Provided records: Begin

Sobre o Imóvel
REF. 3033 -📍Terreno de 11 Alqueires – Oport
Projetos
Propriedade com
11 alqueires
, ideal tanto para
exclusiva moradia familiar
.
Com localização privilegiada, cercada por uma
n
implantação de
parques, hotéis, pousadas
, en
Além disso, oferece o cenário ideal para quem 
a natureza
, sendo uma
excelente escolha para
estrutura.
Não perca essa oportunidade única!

Provided records: End
Provided records: Begin

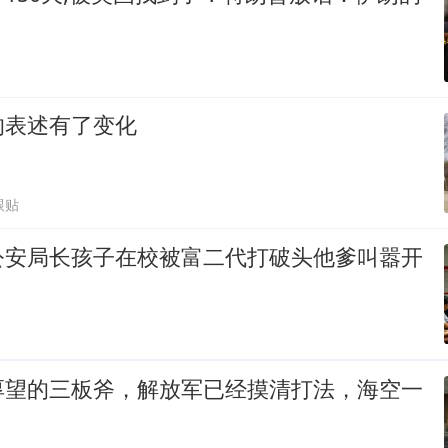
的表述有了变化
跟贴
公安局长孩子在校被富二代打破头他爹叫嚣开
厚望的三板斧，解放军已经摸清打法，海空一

Provided records: End

> _Requirement_: Note how many lines of the material contain the string "ideal". Then report that number by itself.

> _Exercise output_: 2